Equally early on, the subject is framed as planners versus searchers being the bad and the good methods of helping development in desperately poor societies. In much of the text this boils down to top down (bad) versus bottom up (good), or imposed by the west (bad) versus passing market tests of responsiveness to feedback and accountability (good). Grand designs to end poverty (pace Messrs Sachs, Bono and most of the western politicians who chipped in on the subject in 2005), and doublings of aid, don’t work. Self-designed and voluntarily pursued on-the-ground baby steps do.

So much is non-controversial, though the two forms of development assistance are hardly substitutes. Micro-loans from Grameen bank, four dollar bug nets for malaria protection, or local construction of a sanitary water system are readily proven easy wins—and it is all the more depressing that things like this are occluded in the enthusiasm for a big push. But the author somewhat sidesteps the necessity for some action to be large-scale and co-ordinated, or else it won’t happen.
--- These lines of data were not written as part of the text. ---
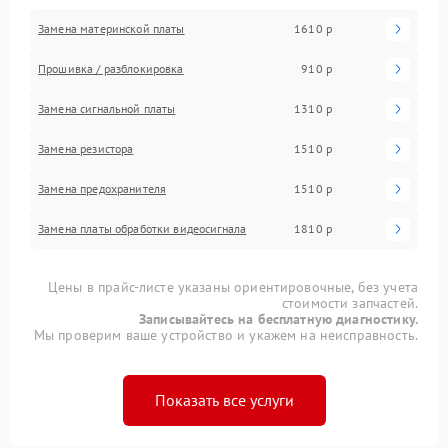
Замена материнской платы
1610 р
Прошивка / разблокировка
910 р
Замена сигнальной платы
1310 р
Замена резистора
1510 р
Замена предохранителя
1510 р
Замена платы обработки видеосигнала
1810 р
Цены в прайс-листе указаны ориентировочные, без учета
стоимости запчастей.
Записывайтесь на бесплатную диагностику.
Мы проверим ваше устройство и укажем на неисправность.
Показать все услуги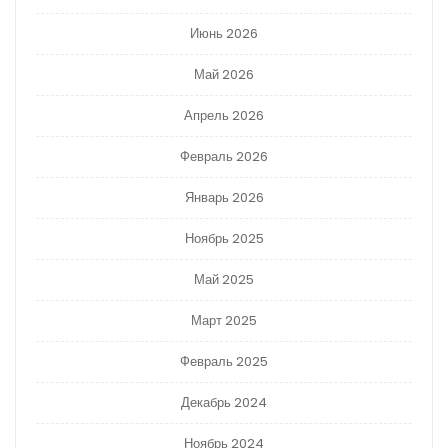
Июнь 2026
Май 2026
Апрель 2026
Февраль 2026
Январь 2026
Ноябрь 2025
Май 2025
Март 2025
Февраль 2025
Декабрь 2024
Ноябрь 2024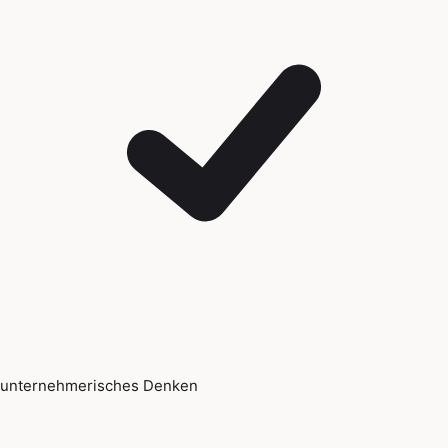
unternehmerisches Denken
The logical conclusion given the track record to date is presumably for any big push or attempt to “plan a market” not to be attempted. Certainly there are many failures in this regard where it is plausible to imagine the counterfactual of no action having worked out less badly.

To summarise Easterly’s problems with big-push intervention: the desiderata of good capitalism (property rights, contract enforcement, accountable governance) successfully germinate only so long as they accord to local customary arrangements, and only if they are ratified by a market-augmenting government in the first place. Not that local custom or the will of government needs to accord to a single western blueprint (which was not the case in China, India, Chile, Botswana . . . ). But it is not so simple that legislative norms can be handed to poor governments such that all is well. And the larger obstacle is absence of government legitimacy anyway. It is no surprise to the author—though a moral outrage—that aid and assistance is overwhelmingly channelled through bad governments such that its diversion to the interests of private elites is pretty much a no-brainer. Aid planners have never figured out how to deal with bad governments, but they do so anyway (to appease rich donors that something is being done). Yet aid to a bad government apparently makes it worse. (Russia, large swathes of Africa).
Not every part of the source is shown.